──────── Material shown ────────

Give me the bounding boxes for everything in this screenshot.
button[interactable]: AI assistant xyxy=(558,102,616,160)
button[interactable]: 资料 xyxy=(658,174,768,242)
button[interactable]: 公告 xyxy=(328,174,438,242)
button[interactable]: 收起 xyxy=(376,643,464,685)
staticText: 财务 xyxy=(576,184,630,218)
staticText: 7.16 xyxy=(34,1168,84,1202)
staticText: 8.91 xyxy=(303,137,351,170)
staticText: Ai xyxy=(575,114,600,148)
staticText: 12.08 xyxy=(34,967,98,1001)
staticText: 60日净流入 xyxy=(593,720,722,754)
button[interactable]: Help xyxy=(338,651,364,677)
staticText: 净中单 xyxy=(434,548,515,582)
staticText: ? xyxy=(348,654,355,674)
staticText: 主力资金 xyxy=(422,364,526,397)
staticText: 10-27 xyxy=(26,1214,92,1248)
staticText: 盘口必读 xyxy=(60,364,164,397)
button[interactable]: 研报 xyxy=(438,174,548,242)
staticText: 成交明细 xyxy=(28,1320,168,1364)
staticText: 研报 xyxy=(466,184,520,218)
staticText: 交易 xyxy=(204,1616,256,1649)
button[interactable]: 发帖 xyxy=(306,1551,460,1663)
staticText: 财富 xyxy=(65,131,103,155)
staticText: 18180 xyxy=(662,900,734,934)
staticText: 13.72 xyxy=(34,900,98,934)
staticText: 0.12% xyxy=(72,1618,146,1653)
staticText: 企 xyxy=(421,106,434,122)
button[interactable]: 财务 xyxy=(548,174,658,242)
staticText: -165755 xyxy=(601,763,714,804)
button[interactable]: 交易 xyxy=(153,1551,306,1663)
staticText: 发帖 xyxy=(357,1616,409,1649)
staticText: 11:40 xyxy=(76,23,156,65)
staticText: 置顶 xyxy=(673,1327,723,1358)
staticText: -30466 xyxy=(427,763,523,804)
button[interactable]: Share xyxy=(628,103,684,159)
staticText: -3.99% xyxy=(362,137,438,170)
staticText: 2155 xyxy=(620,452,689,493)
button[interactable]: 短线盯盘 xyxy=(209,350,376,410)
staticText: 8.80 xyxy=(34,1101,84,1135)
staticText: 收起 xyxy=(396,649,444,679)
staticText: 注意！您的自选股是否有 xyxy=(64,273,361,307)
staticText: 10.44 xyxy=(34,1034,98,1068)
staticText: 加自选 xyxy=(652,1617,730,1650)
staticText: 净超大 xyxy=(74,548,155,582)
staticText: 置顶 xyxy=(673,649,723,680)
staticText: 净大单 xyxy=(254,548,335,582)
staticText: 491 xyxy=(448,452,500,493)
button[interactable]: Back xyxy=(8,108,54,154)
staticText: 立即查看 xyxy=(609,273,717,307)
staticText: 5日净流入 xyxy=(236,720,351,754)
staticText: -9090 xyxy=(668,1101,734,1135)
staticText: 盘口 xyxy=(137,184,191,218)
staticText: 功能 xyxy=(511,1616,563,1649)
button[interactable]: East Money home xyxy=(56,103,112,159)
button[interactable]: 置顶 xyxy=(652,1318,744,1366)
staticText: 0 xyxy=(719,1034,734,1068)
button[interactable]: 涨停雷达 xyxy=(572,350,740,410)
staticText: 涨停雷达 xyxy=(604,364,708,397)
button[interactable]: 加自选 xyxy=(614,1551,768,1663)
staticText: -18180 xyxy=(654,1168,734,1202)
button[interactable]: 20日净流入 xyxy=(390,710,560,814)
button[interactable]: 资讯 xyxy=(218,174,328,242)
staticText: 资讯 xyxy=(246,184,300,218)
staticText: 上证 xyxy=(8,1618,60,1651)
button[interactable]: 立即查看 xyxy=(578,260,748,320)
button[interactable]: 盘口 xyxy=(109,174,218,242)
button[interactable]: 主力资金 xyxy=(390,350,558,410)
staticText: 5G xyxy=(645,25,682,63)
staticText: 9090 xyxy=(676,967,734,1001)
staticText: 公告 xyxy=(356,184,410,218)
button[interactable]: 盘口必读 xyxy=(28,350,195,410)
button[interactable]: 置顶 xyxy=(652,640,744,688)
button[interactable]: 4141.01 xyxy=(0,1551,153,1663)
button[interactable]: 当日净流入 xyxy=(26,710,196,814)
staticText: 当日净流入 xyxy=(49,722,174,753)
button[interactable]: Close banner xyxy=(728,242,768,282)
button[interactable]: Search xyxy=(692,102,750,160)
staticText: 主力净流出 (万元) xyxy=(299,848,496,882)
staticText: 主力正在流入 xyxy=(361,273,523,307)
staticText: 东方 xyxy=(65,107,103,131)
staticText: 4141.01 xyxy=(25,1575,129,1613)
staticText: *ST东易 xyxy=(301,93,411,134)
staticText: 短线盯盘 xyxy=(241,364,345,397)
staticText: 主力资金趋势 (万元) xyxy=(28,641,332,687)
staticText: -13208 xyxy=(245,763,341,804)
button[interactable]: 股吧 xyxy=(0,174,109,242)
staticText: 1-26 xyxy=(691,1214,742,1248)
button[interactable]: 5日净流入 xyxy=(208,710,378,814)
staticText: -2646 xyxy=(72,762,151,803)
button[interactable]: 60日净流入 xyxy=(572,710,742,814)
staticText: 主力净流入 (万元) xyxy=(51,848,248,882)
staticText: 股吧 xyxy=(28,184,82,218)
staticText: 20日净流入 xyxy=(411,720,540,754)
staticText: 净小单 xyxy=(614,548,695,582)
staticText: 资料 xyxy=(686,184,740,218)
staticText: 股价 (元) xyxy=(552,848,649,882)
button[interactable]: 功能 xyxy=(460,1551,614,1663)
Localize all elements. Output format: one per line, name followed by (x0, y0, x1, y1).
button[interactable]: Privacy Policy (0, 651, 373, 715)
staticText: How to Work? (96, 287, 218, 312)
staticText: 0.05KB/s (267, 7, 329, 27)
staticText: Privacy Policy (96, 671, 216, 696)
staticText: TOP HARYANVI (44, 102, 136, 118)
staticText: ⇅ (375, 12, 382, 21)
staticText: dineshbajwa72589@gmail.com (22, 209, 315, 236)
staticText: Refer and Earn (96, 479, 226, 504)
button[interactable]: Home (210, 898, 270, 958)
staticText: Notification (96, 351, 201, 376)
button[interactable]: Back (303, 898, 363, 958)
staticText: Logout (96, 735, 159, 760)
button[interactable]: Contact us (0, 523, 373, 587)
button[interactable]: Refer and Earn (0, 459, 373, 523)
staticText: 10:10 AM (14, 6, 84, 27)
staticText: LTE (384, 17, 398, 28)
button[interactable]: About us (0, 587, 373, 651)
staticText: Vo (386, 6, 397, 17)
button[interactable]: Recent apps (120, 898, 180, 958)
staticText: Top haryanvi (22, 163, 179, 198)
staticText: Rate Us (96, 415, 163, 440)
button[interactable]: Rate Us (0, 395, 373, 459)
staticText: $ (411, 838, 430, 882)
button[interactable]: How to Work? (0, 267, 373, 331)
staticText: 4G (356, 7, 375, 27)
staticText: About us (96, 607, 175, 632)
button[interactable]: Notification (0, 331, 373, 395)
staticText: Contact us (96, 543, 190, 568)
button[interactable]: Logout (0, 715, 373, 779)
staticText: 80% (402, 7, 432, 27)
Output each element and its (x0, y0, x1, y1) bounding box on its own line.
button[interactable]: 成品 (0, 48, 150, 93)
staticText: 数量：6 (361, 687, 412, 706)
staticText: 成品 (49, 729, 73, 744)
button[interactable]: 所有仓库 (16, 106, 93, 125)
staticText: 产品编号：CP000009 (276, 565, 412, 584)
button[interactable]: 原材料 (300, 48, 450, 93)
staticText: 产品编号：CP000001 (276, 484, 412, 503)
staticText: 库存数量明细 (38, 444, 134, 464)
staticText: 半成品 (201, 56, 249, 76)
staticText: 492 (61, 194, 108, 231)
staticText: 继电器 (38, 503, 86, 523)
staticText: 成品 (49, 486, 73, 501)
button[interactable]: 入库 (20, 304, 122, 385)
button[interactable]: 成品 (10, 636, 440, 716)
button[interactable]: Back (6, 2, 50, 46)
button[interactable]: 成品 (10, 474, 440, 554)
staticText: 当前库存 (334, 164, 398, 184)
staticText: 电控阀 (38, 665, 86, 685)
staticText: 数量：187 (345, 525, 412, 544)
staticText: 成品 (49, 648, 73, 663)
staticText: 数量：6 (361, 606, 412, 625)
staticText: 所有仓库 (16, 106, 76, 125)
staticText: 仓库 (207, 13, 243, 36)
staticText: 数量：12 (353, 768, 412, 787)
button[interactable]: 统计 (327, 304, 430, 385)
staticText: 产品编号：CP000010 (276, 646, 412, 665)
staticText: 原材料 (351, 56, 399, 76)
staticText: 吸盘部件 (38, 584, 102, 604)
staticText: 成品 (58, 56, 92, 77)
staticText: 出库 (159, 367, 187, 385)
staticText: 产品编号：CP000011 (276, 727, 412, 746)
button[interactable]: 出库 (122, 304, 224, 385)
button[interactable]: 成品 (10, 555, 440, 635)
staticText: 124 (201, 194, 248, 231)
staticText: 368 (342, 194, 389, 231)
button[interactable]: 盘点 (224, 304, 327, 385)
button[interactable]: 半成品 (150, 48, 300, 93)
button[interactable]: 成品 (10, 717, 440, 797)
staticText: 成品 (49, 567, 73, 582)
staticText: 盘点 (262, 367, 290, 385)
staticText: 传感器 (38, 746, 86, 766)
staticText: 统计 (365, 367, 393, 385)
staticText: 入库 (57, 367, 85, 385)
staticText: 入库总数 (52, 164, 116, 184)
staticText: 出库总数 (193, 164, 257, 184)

────────

__Exercise__
Please state the number of lines in the data above that hold the word "Output", without any other text.

__Result for this task__
2